437. On y voyait aussi les éléphants couverts de flèches et de javelots, tombant çà et là au milieu du combat, comme des nuages dispersés.

438. Ô grand roi, l’armée des éléphants, tuée par les magnanimes (guerriers), était dispersée dans toutes les directions, semblable à des nuages éparpillés par le vent.

439. Ô homme puissant, ces éléphants, pareils à des démons, tombaient de tous côtés sur la terre, comme les montagnes brisées par la foudre à la fin du Youga (âge du monde).

440. On voyait çà et là des amas, gros comme des montagnes, des chevaux tombés à terre avec leurs cavaliers.
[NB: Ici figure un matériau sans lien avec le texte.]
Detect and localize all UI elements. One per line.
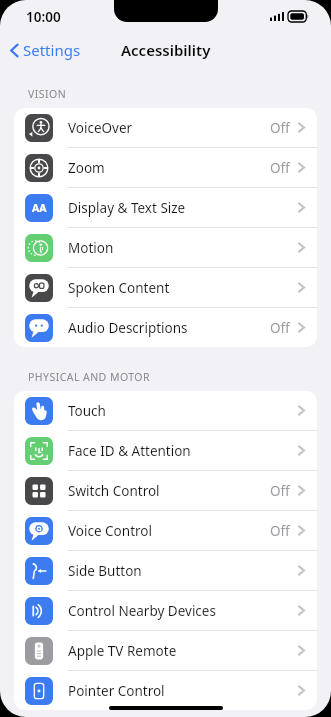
staticText: Audio Descriptions xyxy=(68,319,188,337)
button[interactable]: Zoom xyxy=(14,148,317,187)
button[interactable]: Pointer Control xyxy=(14,671,317,710)
button[interactable]: Control Nearby Devices xyxy=(14,591,317,630)
staticText: AA xyxy=(32,201,47,215)
staticText: VoiceOver xyxy=(68,119,133,137)
button[interactable]: Voice Control xyxy=(14,511,317,550)
button[interactable]: Switch Control xyxy=(14,471,317,510)
button[interactable]: Motion xyxy=(14,228,317,267)
staticText: Off xyxy=(270,319,290,337)
staticText: VISION xyxy=(28,87,67,101)
staticText: Accessibility xyxy=(121,40,211,60)
staticText: Off xyxy=(270,119,290,137)
button[interactable]: Apple TV Remote xyxy=(14,631,317,670)
button[interactable]: Touch xyxy=(14,391,317,430)
staticText: Side Button xyxy=(68,562,142,580)
staticText: Spoken Content xyxy=(68,279,170,297)
staticText: Off xyxy=(270,482,290,500)
staticText: Voice Control xyxy=(68,522,152,540)
button[interactable]: Side Button xyxy=(14,551,317,590)
staticText: PHYSICAL AND MOTOR xyxy=(28,370,150,384)
staticText: Apple TV Remote xyxy=(68,642,177,660)
staticText: Zoom xyxy=(68,159,105,177)
staticText: Face ID & Attention xyxy=(68,442,191,460)
button[interactable]: VoiceOver xyxy=(14,108,317,147)
staticText: Motion xyxy=(68,239,114,257)
staticText: Settings xyxy=(23,40,81,60)
staticText: Off xyxy=(270,159,290,177)
staticText: Touch xyxy=(68,402,106,420)
button[interactable]: AA xyxy=(14,188,317,227)
staticText: Display & Text Size xyxy=(68,199,186,217)
staticText: Switch Control xyxy=(68,482,160,500)
staticText: Off xyxy=(270,522,290,540)
staticText: Pointer Control xyxy=(68,682,165,700)
button[interactable]: Settings xyxy=(0,35,89,65)
staticText: 10:00 xyxy=(26,8,61,26)
staticText: Control Nearby Devices xyxy=(68,602,216,620)
button[interactable]: Face ID & Attention xyxy=(14,431,317,470)
button[interactable]: Audio Descriptions xyxy=(14,308,317,347)
button[interactable]: Spoken Content xyxy=(14,268,317,307)
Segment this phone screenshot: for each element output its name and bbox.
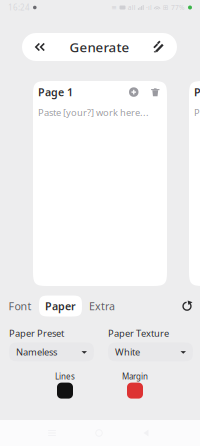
button[interactable]: Extra: [82, 296, 122, 316]
staticText: Margin: [122, 371, 148, 382]
staticText: Paper Texture: [108, 327, 169, 339]
button[interactable]: Font: [1, 296, 39, 316]
button[interactable]: Generate: [143, 33, 173, 61]
staticText: Lines: [55, 371, 75, 382]
staticText: Paper Preset: [9, 327, 64, 339]
button[interactable]: Margin colour: [127, 382, 143, 399]
button[interactable]: Add page: [127, 85, 140, 99]
staticText: ⊞: [163, 4, 169, 11]
staticText: Paste [your?] work here...: [194, 106, 200, 119]
staticText: all: [128, 3, 136, 12]
button[interactable]: Refresh: [175, 296, 199, 316]
button[interactable]: White: [108, 342, 193, 361]
staticText: Paste [your?] work here...: [38, 106, 149, 119]
staticText: Page 2: [194, 85, 200, 99]
button[interactable]: Nameless: [9, 342, 94, 361]
staticText: Page 1: [38, 85, 73, 99]
button[interactable]: Delete page: [140, 85, 162, 99]
staticText: Generate: [70, 38, 130, 56]
staticText: Extra: [89, 299, 115, 313]
button[interactable]: Paper: [39, 296, 82, 316]
button[interactable]: Back: [25, 33, 55, 61]
staticText: 77%: [171, 3, 185, 12]
staticText: Font: [8, 299, 32, 313]
staticText: White: [115, 346, 140, 358]
staticText: 16:24: [8, 2, 30, 13]
staticText: ·ıl: [146, 3, 152, 12]
staticText: Paper: [45, 299, 76, 313]
staticText: ≡: [111, 4, 117, 11]
button[interactable]: Lines colour: [57, 382, 73, 399]
staticText: Nameless: [16, 346, 57, 358]
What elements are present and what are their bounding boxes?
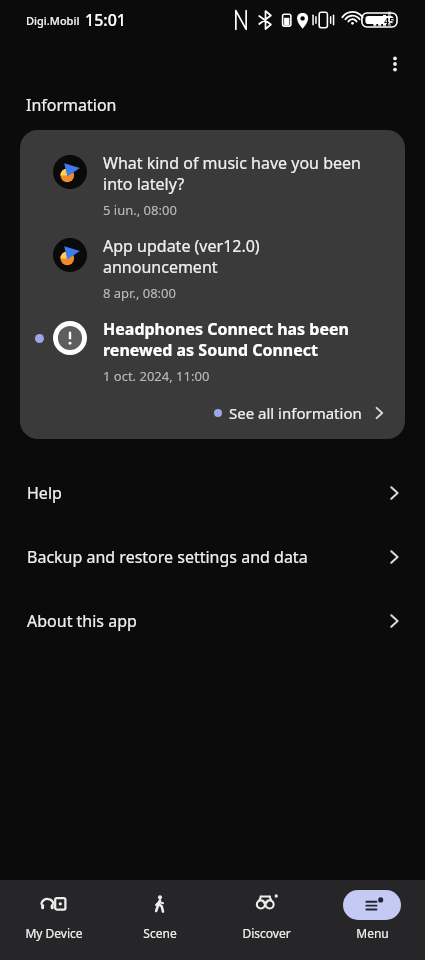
staticText: 45 — [384, 14, 395, 26]
staticText: See all information — [229, 403, 362, 423]
staticText: 5 iun., 08:00 — [103, 201, 177, 219]
button[interactable]: App update (ver12.0) announcement — [20, 227, 405, 310]
button[interactable]: About this app — [0, 589, 425, 653]
staticText: My Device — [25, 925, 83, 941]
button[interactable]: Headphones Connect has been renewed as S… — [20, 310, 405, 393]
staticText: Digi.Mobil — [26, 13, 80, 28]
staticText: Information — [26, 94, 117, 116]
button[interactable]: What kind of music have you been into la… — [20, 144, 405, 227]
staticText: 15:01 — [85, 9, 126, 31]
staticText: 1 oct. 2024, 11:00 — [103, 367, 210, 385]
button[interactable]: Help — [0, 461, 425, 525]
button[interactable]: Backup and restore settings and data — [0, 525, 425, 589]
staticText: 8 apr., 08:00 — [103, 284, 176, 302]
button[interactable]: See all information — [20, 393, 405, 427]
button[interactable]: Menu — [319, 880, 425, 960]
staticText: Menu — [356, 925, 389, 941]
button[interactable]: Scene — [107, 880, 213, 960]
staticText: Scene — [143, 925, 177, 941]
button[interactable]: Discover — [213, 880, 319, 960]
staticText: Discover — [242, 925, 291, 941]
staticText: Headphones Connect has been renewed as S… — [103, 318, 349, 361]
staticText: Help — [27, 482, 385, 504]
button[interactable]: My Device — [0, 880, 107, 960]
button[interactable]: More options — [373, 42, 417, 86]
staticText: App update (ver12.0) announcement — [103, 235, 260, 278]
staticText: What kind of music have you been into la… — [103, 152, 361, 195]
staticText: About this app — [27, 610, 385, 632]
staticText: Backup and restore settings and data — [27, 546, 385, 568]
441. On apercevait sur le champ de bataille une rivière qui conduit dans l’autre monde. Elle roule du sang en guise d’eau, des chars simulent ses vagues, des étendards sont les arbres (qui ornent) ses rives, des os sont ses cailloux ;

442. Des mains en sont les crocodiles, des arcs figurent son courant, des éléphants sont ses montagnes, des chevaux remplacent les pierres. Elle est rendue marécageuse par la moëlle des os et par celle des chairs ; (on y rencontre) des parasols en guise de flamants et des massues en guise de radeaux,

443. Des cuirasses et des turbans, des étendards en guise de beaux arbres. Des roues de chars l’ornent comme le feraient des troupes de cakravâkas. Elle est couverte de débris de chars et de manches de bannières.

444. Cette rivière formidable, remplissant de joie les héros et augmentant la terreur des gens apeurés, se remplit de Kourouides et de Sriñjayas.

445. Ces héros, dont les bras sont des barres de fer, traversèrent sur leurs véhicules, en guise de bateaux, cette formidable rivière qui conduit au monde des mânes.

446. Et, ô maître des hommes, dans ce combat terrible sans pitié, semblable à celui qui eut lieu jadis entre les dieux et les Asouras, (combat) dans lequel avait lieu la destruction des quatre espèces de forces de l’armée (les chars, les éléphants, les chevaux, les hommes),

447. Ô tourmenteur des ennemis, les uns appelaient leurs parents, les autres, effrayés (d’entendre) leurs parents les appeler, se mettaient en déroute.

448. Dans cet épouvantable combat sans fin, Bhîma et Arjouna mirent le trouble parmi leurs ennemis.

449. Ta grande armée, ô maître des hommes, se (voyant) détruite, perdait l’esprit, comme une belle femme sous l’influence de la passion.

450. Bhîmasena et Arjouna, ayant mis le trouble dans cette armée, soufflèrent dans leurs conques et poussèrent des cris terribles.

451. Dhrishtadyoumna et Çikhandin, ayant entendu ce grand bruit et mis Dharmarâja à leur tête, coururent sur le roi de Madra.

452. Nous vîmes là, ô maître des hommes, un prodige terrible : c’est que les héros réunis combattaient chacun de leur côté contre Çalya.

453. Les deux impétueux fils de Mâdri, exercés à l’usage des armes, frénétiques dans les combats, s’approchèrent avec rapidité de ton armée, qu’ils désiraient vaincre.

454. Ô excellent Bharatide, elle était alors chassée par les flèches des Pandouides victorieux.

455. Or, ô grand roi, sous les yeux de tes fils, cette armée, que l’on tuait, se dispersa dans toutes les directions, chassée par des pluies de flèches.

456, 457. Ô excellent Bharatide, on entendit tes guerriers pousser de grands cris de : Hâ ! Hâ. (Le cri de) arrête ! arrête ! était aussi (entendu) dans (ce combat), des magnanimes Pândouides (et) des Kshatriyas (de ton armée), désirant se vaincre les uns les autres. Tes soldats, mis en déroute par les Pândouides, fuyaient devant eux.

458. Abandonnant dans la bataille, les amis, les fils, les frères, les grands-pères, les oncles maternels, les fils de leurs sœurs, les parents et les alliés.

459. Les tiens, ô excellent Bharatide, s’enfuirent de toutes parts, hâtant (la course) des chevaux et des éléphants, et faisant tous leurs efforts pour se mettre à l’abri eux mêmes.